**EXERCISE INSTRUCTIONS:**
Could you report every line from the entries that includes the word "list"?

**THE DATA:**
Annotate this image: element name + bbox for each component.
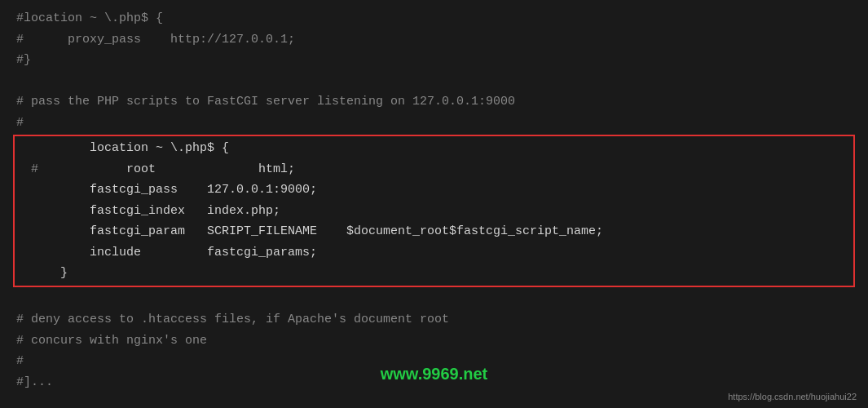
code-line: } — [15, 263, 853, 284]
code-container: #location ~ \.php$ { # proxy_pass http:/… — [0, 0, 868, 408]
code-line: # deny access to .htaccess files, if Apa… — [0, 309, 868, 330]
code-line: # concurs with nginx's one — [0, 330, 868, 352]
code-line: fastcgi_param SCRIPT_FILENAME $document_… — [15, 221, 853, 242]
blank-line — [0, 71, 868, 92]
code-line: location ~ \.php$ { — [15, 138, 853, 159]
attribution: https://blog.csdn.net/huojiahui22 — [728, 392, 857, 401]
code-line: # — [0, 113, 868, 134]
watermark: www.9969.net — [381, 365, 488, 384]
code-line: include fastcgi_params; — [15, 242, 853, 264]
code-line: #location ~ \.php$ { — [0, 8, 868, 29]
code-line: # pass the PHP scripts to FastCGI server… — [0, 91, 868, 113]
code-line: # proxy_pass http://127.0.0.1; — [0, 29, 868, 51]
code-line: #} — [0, 50, 868, 71]
highlight-box: location ~ \.php$ { # root html; fastcgi… — [13, 135, 855, 287]
blank-line — [0, 289, 868, 310]
code-line: # root html; — [15, 159, 853, 180]
code-line: fastcgi_pass 127.0.0.1:9000; — [15, 180, 853, 201]
code-line: fastcgi_index index.php; — [15, 201, 853, 222]
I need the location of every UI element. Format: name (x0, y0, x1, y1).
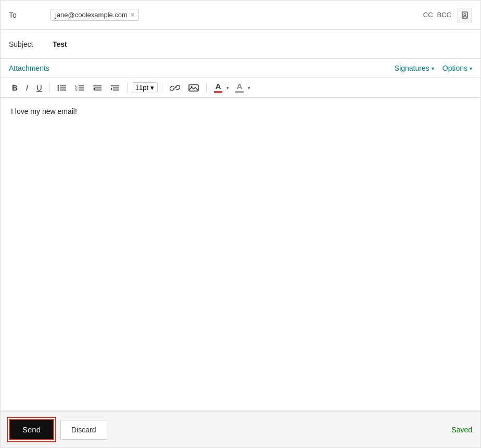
recipient-tag[interactable]: jane@coolexample.com × (50, 9, 139, 21)
cc-bcc-links: CC BCC (423, 11, 451, 19)
discard-button[interactable]: Discard (60, 420, 107, 440)
to-field-content: jane@coolexample.com × (50, 9, 423, 21)
email-body-text: I love my new email! (11, 107, 77, 116)
ordered-list-button[interactable]: 1. 2. 3. (72, 82, 87, 94)
highlight-color-letter: A (237, 82, 243, 90)
options-button[interactable]: Options ▾ (442, 64, 472, 72)
to-label: To (9, 11, 50, 19)
cc-button[interactable]: CC (423, 11, 433, 19)
to-field-actions: CC BCC (423, 8, 472, 22)
underline-button[interactable]: U (33, 81, 45, 94)
outdent-button[interactable] (90, 82, 105, 94)
text-color-letter: A (216, 82, 221, 90)
footer: Send Discard Saved (1, 411, 480, 447)
send-button[interactable]: Send (9, 419, 54, 440)
text-color-button[interactable]: A (211, 81, 225, 94)
right-options: Signatures ▾ Options ▾ (395, 64, 472, 72)
svg-text:3.: 3. (75, 88, 78, 92)
insert-link-button[interactable] (167, 82, 183, 94)
indent-button[interactable] (107, 82, 123, 94)
font-size-selector[interactable]: 11pt ▾ (132, 82, 158, 93)
text-color-wrapper: A ▾ (211, 81, 230, 94)
text-color-dropdown-icon[interactable]: ▾ (225, 84, 230, 92)
signatures-button[interactable]: Signatures ▾ (395, 64, 434, 72)
toolbar-separator-2 (127, 83, 128, 93)
font-size-value: 11pt (135, 84, 148, 92)
toolbar-separator-1 (49, 83, 50, 93)
highlight-color-dropdown-icon[interactable]: ▾ (247, 84, 251, 92)
toolbar-separator-4 (206, 83, 207, 93)
insert-image-button[interactable] (185, 82, 202, 94)
remove-recipient-btn[interactable]: × (131, 11, 134, 19)
toolbar-separator-3 (162, 83, 162, 93)
highlight-color-wrapper: A ▾ (232, 81, 251, 94)
subject-input[interactable] (50, 39, 472, 49)
italic-button[interactable]: I (23, 81, 31, 94)
email-body-editor[interactable]: I love my new email! (1, 98, 480, 411)
svg-point-2 (57, 85, 59, 86)
formatting-toolbar: B I U 1. 2. 3. (1, 78, 480, 98)
attachments-button[interactable]: Attachments (9, 64, 49, 72)
saved-status: Saved (451, 426, 472, 434)
options-arrow-icon: ▾ (470, 66, 472, 71)
bold-button[interactable]: B (9, 81, 21, 94)
unordered-list-button[interactable] (54, 82, 70, 94)
svg-rect-23 (189, 85, 198, 91)
subject-row: Subject (1, 30, 480, 59)
signatures-arrow-icon: ▾ (432, 66, 434, 71)
svg-marker-21 (111, 87, 112, 91)
svg-point-3 (57, 87, 59, 88)
subject-label: Subject (9, 40, 50, 48)
svg-point-4 (57, 89, 59, 91)
bcc-button[interactable]: BCC (437, 11, 451, 19)
svg-point-1 (464, 14, 466, 16)
highlight-color-button[interactable]: A (232, 81, 247, 94)
contact-picker-icon[interactable] (458, 8, 472, 22)
to-row: To jane@coolexample.com × CC BCC (1, 1, 480, 30)
svg-line-22 (173, 87, 176, 88)
options-row: Attachments Signatures ▾ Options ▾ (1, 59, 480, 78)
font-size-arrow-icon: ▾ (150, 84, 154, 92)
recipient-email: jane@coolexample.com (55, 11, 128, 19)
svg-marker-17 (93, 87, 95, 91)
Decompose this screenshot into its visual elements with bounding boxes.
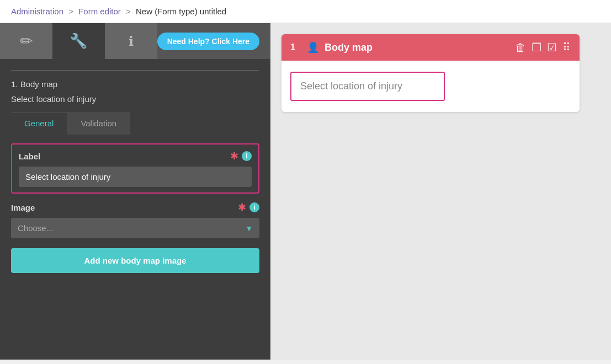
need-help-button[interactable]: Need Help? Click Here	[157, 33, 259, 50]
tabs-row: ✏ 🔧 ℹ Need Help? Click Here	[0, 23, 270, 59]
breadcrumb: Administration > Form editor > New (Form…	[0, 0, 611, 23]
tab-general[interactable]: General	[11, 113, 67, 135]
select-location-label: Select location of injury	[11, 94, 259, 104]
left-content: 1. Body map Select location of injury Ge…	[0, 59, 270, 360]
label-info-icon[interactable]: i	[242, 151, 252, 161]
info-tab-icon: ℹ	[129, 34, 134, 49]
tab-info[interactable]: ℹ	[105, 23, 157, 59]
copy-icon[interactable]: ❐	[532, 41, 541, 54]
card-actions: 🗑 ❐ ☑ ⠿	[515, 41, 571, 54]
image-field-label: Image	[11, 203, 238, 212]
label-required-star: ✱	[230, 150, 238, 162]
breadcrumb-admin[interactable]: Administration	[11, 7, 63, 16]
person-icon: 👤	[307, 41, 319, 53]
breadcrumb-form-editor[interactable]: Form editor	[78, 7, 121, 16]
grid-icon[interactable]: ⠿	[562, 41, 571, 54]
wrench-icon: 🔧	[70, 33, 87, 50]
sub-tabs: General Validation	[11, 113, 259, 135]
tab-brush[interactable]: ✏	[0, 23, 52, 59]
label-field-group: Label ✱ i	[11, 143, 259, 194]
label-field-label: Label	[19, 152, 230, 161]
add-body-map-button[interactable]: Add new body map image	[11, 248, 259, 273]
body-map-title: 1. Body map	[11, 79, 259, 89]
location-input-preview: Select location of injury	[290, 72, 445, 101]
sep1: >	[68, 7, 73, 16]
card-header: 1 👤 Body map 🗑 ❐ ☑ ⠿	[281, 34, 580, 61]
breadcrumb-current: New (Form type) untitled	[136, 7, 226, 16]
main-layout: ✏ 🔧 ℹ Need Help? Click Here 1. Body map …	[0, 23, 611, 360]
image-select[interactable]: Choose...	[11, 218, 259, 238]
delete-icon[interactable]: 🗑	[515, 41, 526, 54]
label-row: Label ✱ i	[19, 150, 252, 162]
form-fields: Label ✱ i Image ✱ i Choose...	[11, 135, 259, 273]
image-required-star: ✱	[238, 201, 246, 213]
card-number: 1	[290, 42, 301, 52]
form-card: 1 👤 Body map 🗑 ❐ ☑ ⠿ Select location of …	[281, 34, 580, 112]
divider	[11, 70, 259, 71]
image-select-wrapper: Choose...	[11, 218, 259, 238]
right-panel: 1 👤 Body map 🗑 ❐ ☑ ⠿ Select location of …	[270, 23, 611, 360]
label-input[interactable]	[19, 167, 252, 187]
tab-validation[interactable]: Validation	[67, 113, 130, 135]
check-icon[interactable]: ☑	[547, 41, 557, 54]
card-title: Body map	[325, 42, 509, 53]
image-label-row: Image ✱ i	[11, 201, 259, 213]
image-info-icon[interactable]: i	[249, 202, 259, 212]
brush-icon: ✏	[20, 32, 33, 50]
sep2: >	[126, 7, 131, 16]
image-field-group: Image ✱ i Choose...	[11, 201, 259, 238]
left-panel: ✏ 🔧 ℹ Need Help? Click Here 1. Body map …	[0, 23, 270, 360]
card-body: Select location of injury	[281, 61, 580, 112]
tab-wrench[interactable]: 🔧	[52, 23, 105, 59]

**SOLVED EXERCISE:**
ordered-list-button[interactable]: 1. 2. 3. (72, 82, 87, 94)
unordered-list-button[interactable] (54, 82, 70, 94)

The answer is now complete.